[Saved data entries]
·····
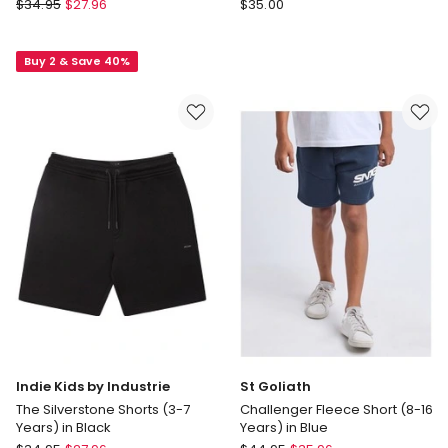
St
adidas
$
34.95
$
27.96
$
35.00
Goliath
Train
Illusion
Essentials
Buy 2 & Save 40%
short
3-
(3-
Stripes
7
Shorts
Years)
in
in
Multi
Blue
Indie Kids by Industrie
St Goliath
The Silverstone Shorts (3-7
Challenger Fleece Short (8-16
Years) in Black
Years) in Blue
Indie
St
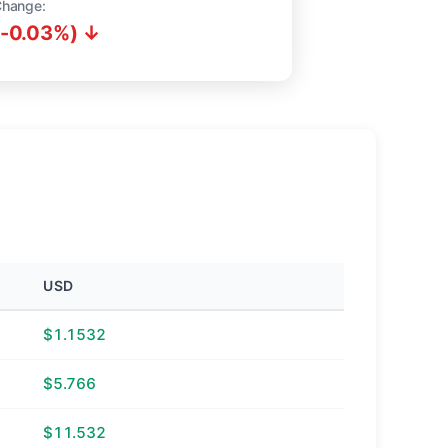
Change:
(-0.03%) ↓
USD
$1.1532
$5.766
$11.532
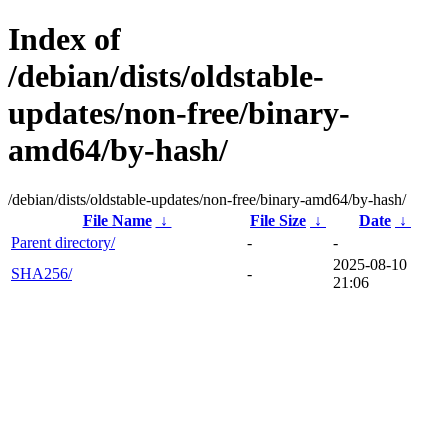
Index of
/debian/dists/oldstable-
updates/non-free/binary-
amd64/by-hash/
/debian/dists/oldstable-updates/non-free/binary-amd64/by-hash/
File Name
↓
File Size
↓
Date
↓
Parent directory/
-
-
2025-08-10
SHA256/
-
21:06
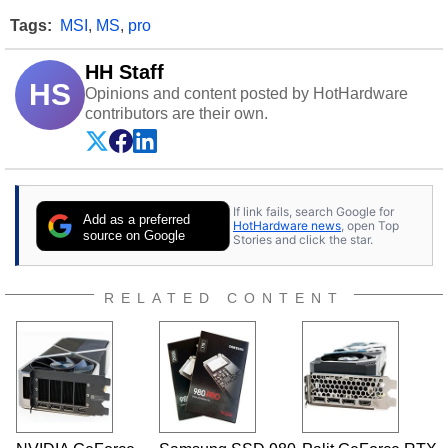
Tags:
MSI
,
MS
,
pro
HH Staff
HS
Opinions and content posted by HotHardware
contributors are their own.
If link fails, search Google for
Add as a preferred
HotHardware news
, open Top
source on Google
Stories and click the star.
RELATED CONTENT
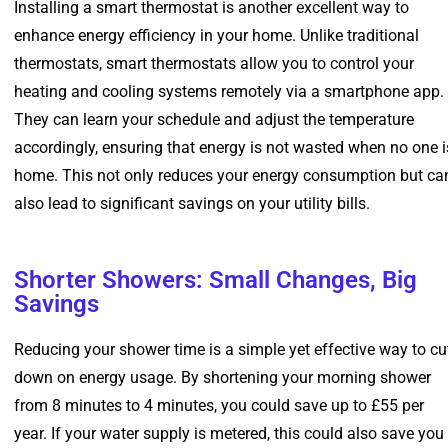
Installing a smart thermostat is another excellent way to
enhance energy efficiency in your home. Unlike traditional
thermostats, smart thermostats allow you to control your
heating and cooling systems remotely via a smartphone app.
They can learn your schedule and adjust the temperature
accordingly, ensuring that energy is not wasted when no one i
home. This not only reduces your energy consumption but ca
also lead to significant savings on your utility bills.
Shorter Showers: Small Changes, Big
Savings
Reducing your shower time is a simple yet effective way to cu
down on energy usage. By shortening your morning shower
from 8 minutes to 4 minutes, you could save up to £55 per
year. If your water supply is metered, this could also save you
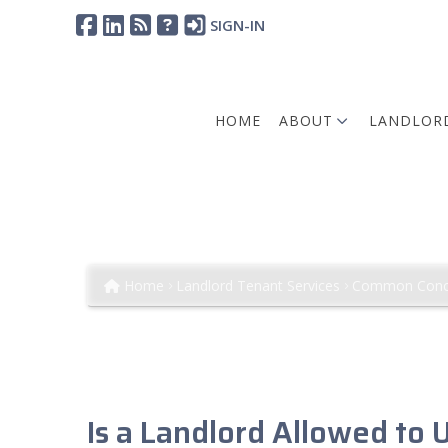
SIGN-IN
HOME
ABOUT
LANDLORD
Requiring Key Deposi
Involves Conditions and Restri
Home
Landlord Tenant Services
Common Conc
Is a Landlord Allowed to 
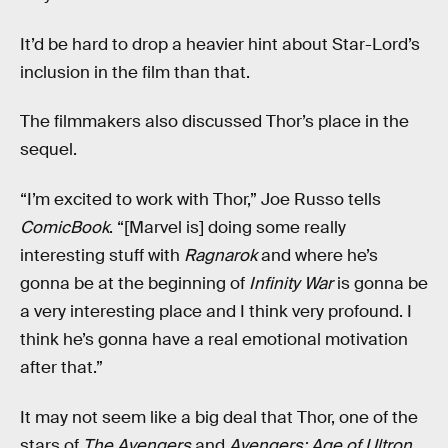
It’d be hard to drop a heavier hint about Star-Lord’s
inclusion in the film than that.
The filmmakers also discussed Thor’s place in the
sequel.
“I’m excited to work with Thor,” Joe Russo tells
ComicBook
. “[Marvel is] doing some really
interesting stuff with
Ragnarok
and where he’s
gonna be at the beginning of
Infinity War
is gonna be
a very interesting place and I think very profound. I
think he’s gonna have a real emotional motivation
after that.”
It may not seem like a big deal that Thor, one of the
stars of
The Avengers
and
Avengers: Age of Ultron
,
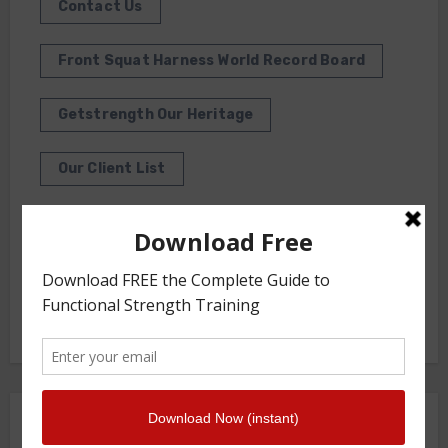
Contact Us
Front Squat Harness World Record Board
Getstrength Our Heritage
Our Client List
GS TV
Photo Gallery
Getstrength Community Forum ( Archives )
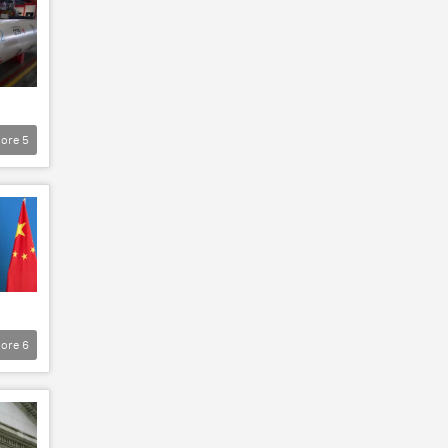
ore
5
ore
6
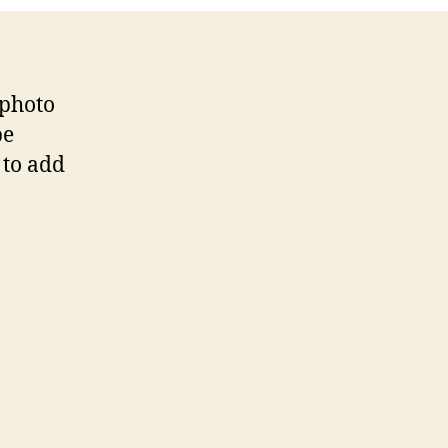
 photo
be
 to add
·····
• _YOUR INSTRUCTIONS_
Your answer should be only the number of lines in the records that hold the word "also".

• _OUTPUT_
3